━━━━━ INFORMATION SUPPLIED ━━━━━

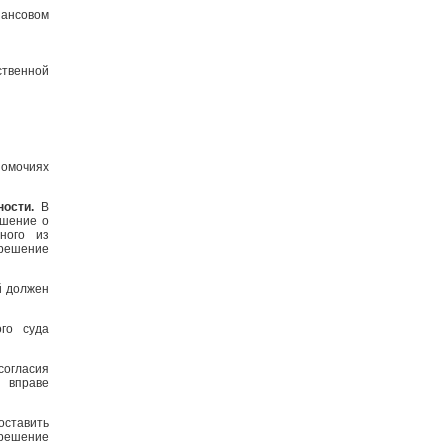
ансовом
ственной
омочиях
ности.
В
ешение о
ного из
зрешение
 должен
го суда
согласия
 вправе
оставить
зрешение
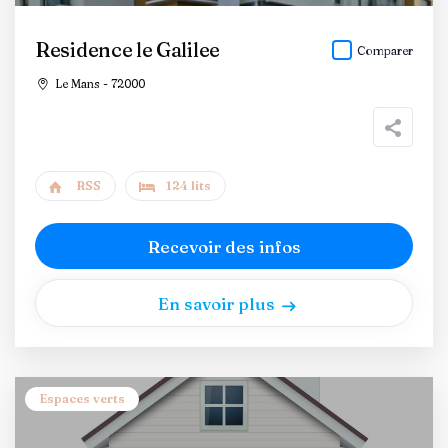
Residence le Galilee
Comparer
Le Mans - 72000
RSS
124 lits
Recevoir des infos
En savoir plus
Espaces verts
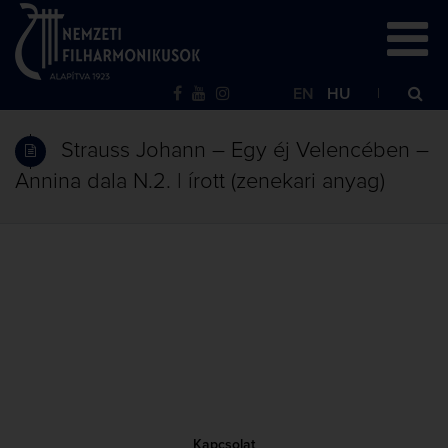
EN
HU
Strauss Johann – Egy éj Velencében –
Annina dala N.2. | írott (zenekari anyag)
Kapcsolat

━━━━━

*ACTIVITY*
In the records above, find the line containing "Strauss Johann – Egy éj Velencében –" and output every line from the first through that one, exactly, omitting pictures.

*OUTPUT*
ансовом
ственной
омочиях
ности.
В
ешение о
ного из
зрешение
 должен
го суда
согласия
 вправе
оставить
зрешение
Residence le Galilee
Comparer
Le Mans - 72000
RSS
124 lits
Recevoir des infos
En savoir plus
Espaces verts
EN
HU
Strauss Johann – Egy éj Velencében –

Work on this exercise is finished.